Robert Eugene Evenson, an economics professor who taught hundreds of students in his 30 years at Yale, died in New Haven of Alzheimer’s disease on Feb. 2. He was 78.

A key figure in the field of agricultural science, Evenson directed Yale’s Economic Growth Center and International Development Economics Program and researched farm productivity in developing countries, pioneering new methods of surveying agricultural households. His former students said his greatest legacy may be the Yale students he left in his wake to carry on his mission to help the world’s poor and starving.

“I think of Bob as a farmer who planted ideas and cultivated people,” said Agnes Quisumbing, a senior research fellow at the International Food Policy Research Institute who was mentored by Evenson.

Beginning his career as a farmer in southern Minnesota, Evenson left agriculture in his late 20s to pursue a bachelor’s degree and master’s degree from the University of Minnesota, focusing his studies on agricultural economics. He went on to earn a doctorate from the University of Chicago, where he met his wife Judy Evenson, and was appointed to an assistant professorship at his alma mater in Minnesota before coming to Yale in 1977.

Judy said she had been teaching at a small college in the Chicago area when she met Evenson at a local church. The two were eventually married at that same church during regular Sunday morning service, she added, with a congregation of mostly students in attendance.
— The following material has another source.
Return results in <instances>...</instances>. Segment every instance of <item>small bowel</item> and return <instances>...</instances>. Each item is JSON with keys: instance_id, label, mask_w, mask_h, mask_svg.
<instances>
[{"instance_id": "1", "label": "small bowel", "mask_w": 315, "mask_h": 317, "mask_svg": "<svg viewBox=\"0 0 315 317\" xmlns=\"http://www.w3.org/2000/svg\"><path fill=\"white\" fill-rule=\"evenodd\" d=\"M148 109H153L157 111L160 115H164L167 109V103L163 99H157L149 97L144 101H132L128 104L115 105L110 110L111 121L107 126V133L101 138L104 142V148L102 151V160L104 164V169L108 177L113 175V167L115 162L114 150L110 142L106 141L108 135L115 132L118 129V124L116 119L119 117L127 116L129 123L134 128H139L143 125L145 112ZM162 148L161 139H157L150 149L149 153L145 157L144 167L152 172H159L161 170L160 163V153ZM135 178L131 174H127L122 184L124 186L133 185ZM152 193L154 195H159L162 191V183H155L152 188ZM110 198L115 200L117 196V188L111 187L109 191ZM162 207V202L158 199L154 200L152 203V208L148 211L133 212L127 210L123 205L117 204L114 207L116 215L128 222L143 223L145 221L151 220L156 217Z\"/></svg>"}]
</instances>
Though she said Evenson had a generally quiet disposition, Judy added that her husband was always very fond of his students.

Evenson’s former students remember him for his generosity and approachable, if sometimes absentminded, nature. They said he spent hours with graduate and undergraduate students alike and often opened his New Haven home to international students.
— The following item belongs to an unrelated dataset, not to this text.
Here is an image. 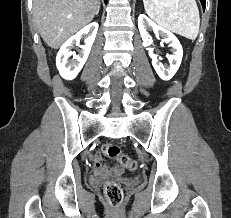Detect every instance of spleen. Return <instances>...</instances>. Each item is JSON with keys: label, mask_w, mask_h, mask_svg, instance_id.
<instances>
[{"label": "spleen", "mask_w": 231, "mask_h": 218, "mask_svg": "<svg viewBox=\"0 0 231 218\" xmlns=\"http://www.w3.org/2000/svg\"><path fill=\"white\" fill-rule=\"evenodd\" d=\"M150 18L187 39L195 40L200 26L195 0H143Z\"/></svg>", "instance_id": "3e777b00"}]
</instances>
“His office was filled with piles and piles of paper,” Quisumbing said. “I found that the best way to get him to concentrate on a research question was to walk home with him” — a home that Evenson’s own Ph.D. students had helped him build.
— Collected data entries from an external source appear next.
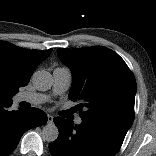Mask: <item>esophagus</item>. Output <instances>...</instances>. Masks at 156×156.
<instances>
[{
	"label": "esophagus",
	"mask_w": 156,
	"mask_h": 156,
	"mask_svg": "<svg viewBox=\"0 0 156 156\" xmlns=\"http://www.w3.org/2000/svg\"><path fill=\"white\" fill-rule=\"evenodd\" d=\"M47 123L48 124L53 123V116L52 115H47Z\"/></svg>",
	"instance_id": "1"
}]
</instances>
Several of Evenson’s students eventually rose to prominent positions in the United Nations, nongovernmental organizations and academia.

In his academic life, Evenson worked steadily toward improving developing nations’ economies and agriculture by studying the most efficient ways to research agricultural commodities, lecturer Cheryl Doss GRD ’87 said. Ward said his pursuits focused on farming and travel, adding that he was concerned with global agriculture and focused intensely on the well-being of people everywhere. He was very interested in raising enough food for the world, Doss said.

Evenson’s daughter Sarah Ward said Evenson was extremely passionate about his work and frequently traveled abroad with his family over the course of his career. Traveling became one of his main interests, she added, recalling the trips she took with her father to countries such as India and Brazil as a child, and the three years the family lived in the Philippines.

“I think he was an excellent student, and he had a passion to do more globally rather than on a local farm,” Ward said. “But he always had definitely fond memories of farming, and when we would drive by fields, he would know what was planted — in all of the fields. He would understand all that.”

Throughout his life, Evenson always stayed connected to his farming roots. Despite achieving pre-eminent status as an economist, Evenson was incredibly humble and able to identify with the farmers he visited in Filipino villages while conducting field studies, visiting professor Douglas Gollin GRD ’88 said.

Ward said she has fond memories of her father taking her on trips to Italy, Napa Valley in California and Sunday afternoon Yankees games.

He was “very kind — a sweet father,” she said.

Evenson is survived by his wife, four children — Ward, Patsy Opsal, Nancy Bogue and Joseph Evenson — and seven grandchildren.